● **Page images and extracted text**:
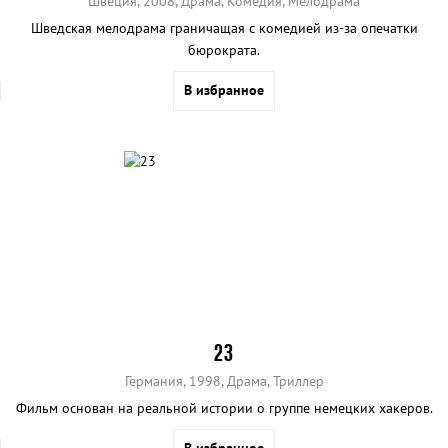
Швеция, 2008, Драма, Комедия, Мелодрама
Шведская мелодрама граничащая с комедией из-за опечатки
бюрократа.
В избранное
23
Германия, 1998, Драма, Триллер
Фильм основан на реальной истории о группе немецких хакеров.
В избранное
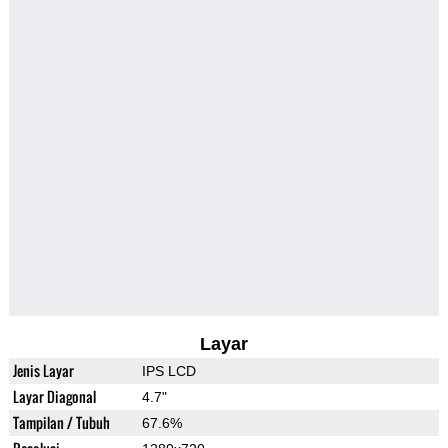
Layar
Jenis Layar
IPS LCD
Layar Diagonal
4.7"
Tampilan / Tubuh
67.6%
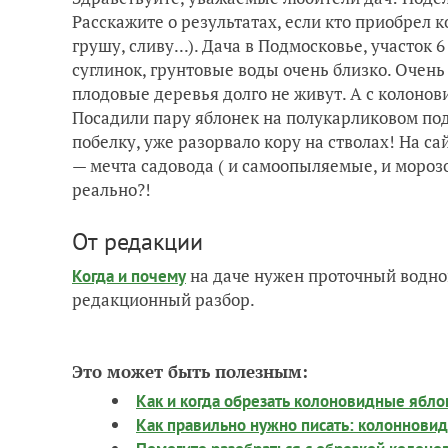
Расскажите о результатах, если кто приобрел
грушу, сливу...). Дача в Подмосковье, участок
суглинок, грунтовые воды очень близко. Очень
плодовые деревья долго не живут. А с колонов
Посадили пару яблонек на полукарликовом под
побелку, уже разорвало кору на стволах! На с
— мечта садовода ( и самоопыляемые, и морозо
реально?!
От редакции
на даче нужен проточный водно
Когда и почему
редакционный разбор.
Это может быть полезным:
Как и когда обрезать колоновидные ябло
Как правильно нужно писать: колоннови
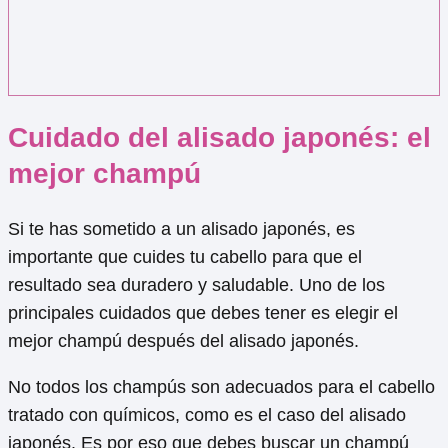
Cuidado del alisado japonés: el
mejor champú
Si te has sometido a un alisado japonés, es
importante que cuides tu cabello para que el
resultado sea duradero y saludable. Uno de los
principales cuidados que debes tener es elegir el
mejor champú después del alisado japonés.
No todos los champús son adecuados para el cabello
tratado con químicos, como es el caso del alisado
japonés. Es por eso que debes buscar un champú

● **TASK ITEM**: In the lines above, find the word "mejor" and copy each line that contains it.

● **TASK OUTPUT**:
mejor champú
mejor champú después del alisado japonés.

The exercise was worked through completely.